> _Exercise directions_
Beneath this instruction is a block of data; output from it exactly the lines that run from the one containing "categoría del automovilismo." through the one containing "prelucrarea este necesară pentru", inclusive.
****************************************
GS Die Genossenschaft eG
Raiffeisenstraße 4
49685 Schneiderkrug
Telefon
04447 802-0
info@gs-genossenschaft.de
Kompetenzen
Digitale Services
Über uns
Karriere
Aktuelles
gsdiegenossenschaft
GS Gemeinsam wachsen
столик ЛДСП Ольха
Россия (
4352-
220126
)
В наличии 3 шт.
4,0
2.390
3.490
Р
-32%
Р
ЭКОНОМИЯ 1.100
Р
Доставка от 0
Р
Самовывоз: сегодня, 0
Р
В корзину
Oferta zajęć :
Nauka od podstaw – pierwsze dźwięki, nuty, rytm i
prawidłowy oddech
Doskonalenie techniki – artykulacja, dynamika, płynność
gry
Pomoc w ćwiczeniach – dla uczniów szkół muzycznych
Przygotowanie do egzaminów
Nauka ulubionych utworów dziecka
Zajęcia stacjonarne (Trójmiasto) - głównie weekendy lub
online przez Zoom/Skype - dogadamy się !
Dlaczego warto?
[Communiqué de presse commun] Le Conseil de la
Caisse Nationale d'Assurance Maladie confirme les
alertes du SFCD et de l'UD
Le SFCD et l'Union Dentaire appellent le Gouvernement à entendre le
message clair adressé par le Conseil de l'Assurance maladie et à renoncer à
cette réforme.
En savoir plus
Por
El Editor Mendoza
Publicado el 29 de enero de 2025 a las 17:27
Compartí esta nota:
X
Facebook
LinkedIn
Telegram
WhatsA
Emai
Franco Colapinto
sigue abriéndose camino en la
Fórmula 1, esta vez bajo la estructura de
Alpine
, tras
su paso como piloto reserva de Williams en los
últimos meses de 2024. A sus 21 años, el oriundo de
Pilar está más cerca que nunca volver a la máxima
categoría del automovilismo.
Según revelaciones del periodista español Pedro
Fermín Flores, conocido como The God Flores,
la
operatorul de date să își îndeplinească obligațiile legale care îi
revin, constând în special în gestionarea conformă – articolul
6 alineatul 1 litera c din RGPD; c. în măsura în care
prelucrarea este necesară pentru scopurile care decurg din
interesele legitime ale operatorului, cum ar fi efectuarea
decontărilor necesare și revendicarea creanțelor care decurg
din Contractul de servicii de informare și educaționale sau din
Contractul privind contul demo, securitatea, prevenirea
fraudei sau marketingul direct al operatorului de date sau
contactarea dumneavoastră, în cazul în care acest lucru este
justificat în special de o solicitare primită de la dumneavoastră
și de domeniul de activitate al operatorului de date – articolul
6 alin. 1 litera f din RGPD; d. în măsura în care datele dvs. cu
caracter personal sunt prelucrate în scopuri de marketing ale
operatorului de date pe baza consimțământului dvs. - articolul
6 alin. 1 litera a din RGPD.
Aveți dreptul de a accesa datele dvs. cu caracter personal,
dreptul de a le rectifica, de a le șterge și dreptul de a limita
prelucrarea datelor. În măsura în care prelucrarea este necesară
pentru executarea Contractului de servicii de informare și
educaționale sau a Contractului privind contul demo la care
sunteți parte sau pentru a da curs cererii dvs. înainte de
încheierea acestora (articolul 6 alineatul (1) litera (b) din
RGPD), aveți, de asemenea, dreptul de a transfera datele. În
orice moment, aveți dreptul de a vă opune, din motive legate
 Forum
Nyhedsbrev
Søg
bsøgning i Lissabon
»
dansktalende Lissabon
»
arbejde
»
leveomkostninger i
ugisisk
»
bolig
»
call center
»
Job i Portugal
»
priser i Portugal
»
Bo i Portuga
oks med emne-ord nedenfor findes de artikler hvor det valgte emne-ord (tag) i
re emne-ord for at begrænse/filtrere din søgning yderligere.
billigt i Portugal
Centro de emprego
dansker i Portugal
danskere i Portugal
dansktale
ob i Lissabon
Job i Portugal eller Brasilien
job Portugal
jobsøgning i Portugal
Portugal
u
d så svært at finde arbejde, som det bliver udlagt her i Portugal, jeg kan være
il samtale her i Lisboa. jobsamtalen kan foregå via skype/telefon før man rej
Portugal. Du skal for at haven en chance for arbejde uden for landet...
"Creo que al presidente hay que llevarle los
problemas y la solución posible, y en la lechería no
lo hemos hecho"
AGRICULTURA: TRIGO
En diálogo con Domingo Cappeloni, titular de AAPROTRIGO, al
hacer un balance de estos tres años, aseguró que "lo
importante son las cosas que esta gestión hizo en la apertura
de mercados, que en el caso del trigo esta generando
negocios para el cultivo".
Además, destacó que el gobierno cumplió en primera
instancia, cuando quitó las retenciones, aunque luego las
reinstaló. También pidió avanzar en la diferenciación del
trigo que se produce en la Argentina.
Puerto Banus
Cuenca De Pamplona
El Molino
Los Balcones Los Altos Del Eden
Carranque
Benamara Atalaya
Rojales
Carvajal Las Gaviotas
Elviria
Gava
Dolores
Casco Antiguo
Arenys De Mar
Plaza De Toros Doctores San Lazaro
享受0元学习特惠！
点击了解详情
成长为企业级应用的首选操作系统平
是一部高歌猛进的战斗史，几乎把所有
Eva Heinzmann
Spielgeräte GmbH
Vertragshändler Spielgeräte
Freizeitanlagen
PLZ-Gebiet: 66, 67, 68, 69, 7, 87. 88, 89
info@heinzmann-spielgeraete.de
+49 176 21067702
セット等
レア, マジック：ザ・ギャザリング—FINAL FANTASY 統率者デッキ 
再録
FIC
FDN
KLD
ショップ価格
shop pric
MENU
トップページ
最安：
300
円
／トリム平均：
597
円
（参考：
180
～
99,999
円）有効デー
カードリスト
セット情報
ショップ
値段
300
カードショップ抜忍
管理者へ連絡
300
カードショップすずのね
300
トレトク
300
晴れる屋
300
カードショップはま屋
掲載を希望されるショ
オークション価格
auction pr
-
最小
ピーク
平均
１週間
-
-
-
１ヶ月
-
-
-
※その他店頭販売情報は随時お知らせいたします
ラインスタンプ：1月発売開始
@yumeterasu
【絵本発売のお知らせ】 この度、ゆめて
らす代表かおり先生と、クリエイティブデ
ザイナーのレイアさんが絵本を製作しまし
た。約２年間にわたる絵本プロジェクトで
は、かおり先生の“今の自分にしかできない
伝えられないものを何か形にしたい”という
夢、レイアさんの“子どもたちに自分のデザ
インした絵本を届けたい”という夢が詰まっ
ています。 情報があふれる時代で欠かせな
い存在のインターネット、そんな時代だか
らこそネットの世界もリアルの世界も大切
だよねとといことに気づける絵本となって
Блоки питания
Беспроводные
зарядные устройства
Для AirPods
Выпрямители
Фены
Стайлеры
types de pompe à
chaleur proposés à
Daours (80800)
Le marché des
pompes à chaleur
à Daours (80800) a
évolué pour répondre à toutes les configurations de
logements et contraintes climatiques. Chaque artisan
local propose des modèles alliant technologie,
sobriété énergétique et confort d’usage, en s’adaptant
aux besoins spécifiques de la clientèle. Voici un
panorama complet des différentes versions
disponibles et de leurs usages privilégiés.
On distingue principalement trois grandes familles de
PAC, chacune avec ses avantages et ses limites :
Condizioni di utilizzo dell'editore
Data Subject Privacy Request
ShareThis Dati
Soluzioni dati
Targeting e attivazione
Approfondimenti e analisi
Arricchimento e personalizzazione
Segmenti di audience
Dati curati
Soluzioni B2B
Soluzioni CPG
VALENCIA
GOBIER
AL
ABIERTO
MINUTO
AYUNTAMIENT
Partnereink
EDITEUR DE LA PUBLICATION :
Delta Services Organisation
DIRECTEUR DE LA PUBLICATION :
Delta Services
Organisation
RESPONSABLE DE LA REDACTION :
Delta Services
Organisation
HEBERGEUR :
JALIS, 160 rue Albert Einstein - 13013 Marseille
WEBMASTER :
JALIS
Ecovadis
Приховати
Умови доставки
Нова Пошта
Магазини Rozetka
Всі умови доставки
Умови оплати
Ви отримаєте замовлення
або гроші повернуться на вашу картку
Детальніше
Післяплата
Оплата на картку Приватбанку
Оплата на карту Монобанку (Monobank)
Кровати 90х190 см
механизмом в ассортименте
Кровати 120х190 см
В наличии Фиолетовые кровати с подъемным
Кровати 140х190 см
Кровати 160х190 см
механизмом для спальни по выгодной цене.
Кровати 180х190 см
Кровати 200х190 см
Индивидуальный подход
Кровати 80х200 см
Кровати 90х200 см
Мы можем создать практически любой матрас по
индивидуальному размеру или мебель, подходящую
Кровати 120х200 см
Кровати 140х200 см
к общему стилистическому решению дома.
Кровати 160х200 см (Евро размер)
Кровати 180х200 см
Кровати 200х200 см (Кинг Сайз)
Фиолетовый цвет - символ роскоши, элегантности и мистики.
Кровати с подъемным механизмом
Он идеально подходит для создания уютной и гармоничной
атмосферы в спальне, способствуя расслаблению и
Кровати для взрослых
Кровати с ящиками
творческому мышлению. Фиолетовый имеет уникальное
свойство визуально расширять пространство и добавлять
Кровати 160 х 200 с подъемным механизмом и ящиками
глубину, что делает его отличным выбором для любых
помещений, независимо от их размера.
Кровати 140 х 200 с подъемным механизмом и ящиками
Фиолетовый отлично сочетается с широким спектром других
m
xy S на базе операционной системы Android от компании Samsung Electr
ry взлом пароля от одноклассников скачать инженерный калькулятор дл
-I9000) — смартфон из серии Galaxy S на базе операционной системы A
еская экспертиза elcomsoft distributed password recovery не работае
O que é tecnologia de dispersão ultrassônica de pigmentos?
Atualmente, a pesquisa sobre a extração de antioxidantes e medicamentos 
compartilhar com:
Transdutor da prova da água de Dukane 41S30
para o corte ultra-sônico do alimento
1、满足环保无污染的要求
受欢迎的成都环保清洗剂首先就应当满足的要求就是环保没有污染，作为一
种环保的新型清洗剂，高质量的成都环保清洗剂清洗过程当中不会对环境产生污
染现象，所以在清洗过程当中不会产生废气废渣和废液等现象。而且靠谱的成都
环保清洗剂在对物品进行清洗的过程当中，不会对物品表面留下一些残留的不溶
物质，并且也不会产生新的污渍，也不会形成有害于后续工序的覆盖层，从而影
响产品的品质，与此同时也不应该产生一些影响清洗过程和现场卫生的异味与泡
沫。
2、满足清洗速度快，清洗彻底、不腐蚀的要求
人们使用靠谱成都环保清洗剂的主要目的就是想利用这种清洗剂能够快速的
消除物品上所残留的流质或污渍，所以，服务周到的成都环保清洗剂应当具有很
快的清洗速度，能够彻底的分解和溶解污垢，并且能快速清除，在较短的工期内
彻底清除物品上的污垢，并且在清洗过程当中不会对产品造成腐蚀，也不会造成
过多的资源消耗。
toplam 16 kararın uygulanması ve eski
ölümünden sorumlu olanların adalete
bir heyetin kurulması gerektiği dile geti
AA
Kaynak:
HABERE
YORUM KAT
****************************************
> _Response area_
categoría del automovilismo.
Según revelaciones del periodista español Pedro
Fermín Flores, conocido como The God Flores,
la
operatorul de date să își îndeplinească obligațiile legale care îi
revin, constând în special în gestionarea conformă – articolul
6 alineatul 1 litera c din RGPD; c. în măsura în care
prelucrarea este necesară pentru scopurile care decurg din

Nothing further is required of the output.